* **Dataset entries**
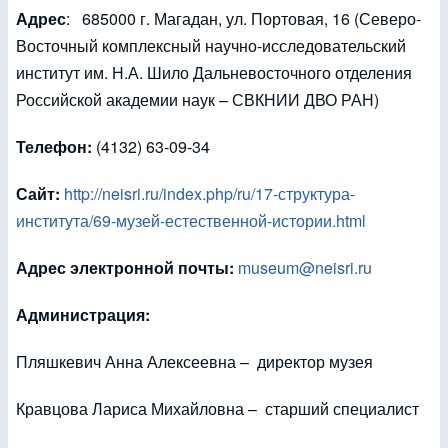
Адрес
: 685000 г. Магадан, ул. Портовая, 16 (Северо-
Восточный комплексный научно-исследовательский
институт им. Н.А. Шило Дальневосточного отделения
Российской академии наук – СВКНИИ ДВО РАН)
Телефон:
(4132) 63-09-34
Сайт:
http://neisri.ru/index.php/ru/17-структура-
института/69-музей-естественной-истории.html
Адрес электронной почты:
museum@neisri.ru
Администрация:
Пляшкевич Анна Алексеевна – директор музея
Кравцова Лариса Михайловна – старший специалист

* **Task item**
Write the lines above out again exactly, without any of their pictures.

* **Written reply**
Адрес
: 685000 г. Магадан, ул. Портовая, 16 (Северо-
Восточный комплексный научно-исследовательский
институт им. Н.А. Шило Дальневосточного отделения
Российской академии наук – СВКНИИ ДВО РАН)
Телефон:
(4132) 63-09-34
Сайт:
http://neisri.ru/index.php/ru/17-структура-
института/69-музей-естественной-истории.html
Адрес электронной почты:
museum@neisri.ru
Администрация:
Пляшкевич Анна Алексеевна – директор музея
Кравцова Лариса Михайловна – старший специалист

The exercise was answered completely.